# What needs to be done
Below are the records; locate each line with the word "бесшатунного" and copy it.

Data provided below:

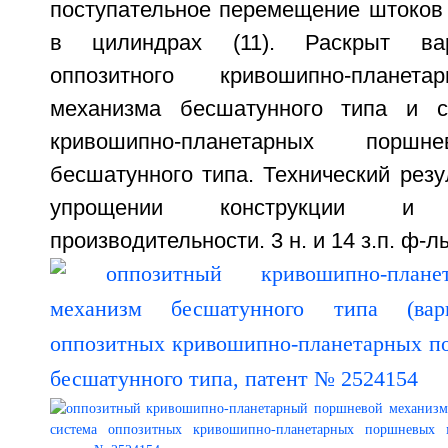
поступательное перемещение штоков 
в цилиндрах (11). Раскрыт ва
оппозитного кривошипно-планета
механизма бесшатунного типа и с
кривошипно-планетарных поршн
бесшатунного типа. Технический резу
упрощении конструкции 
производительности. 3 н. и 14 з.п. ф-лы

End of Data provided.

# Problem solution
механизма бесшатунного типа и с
бесшатунного типа. Технический резу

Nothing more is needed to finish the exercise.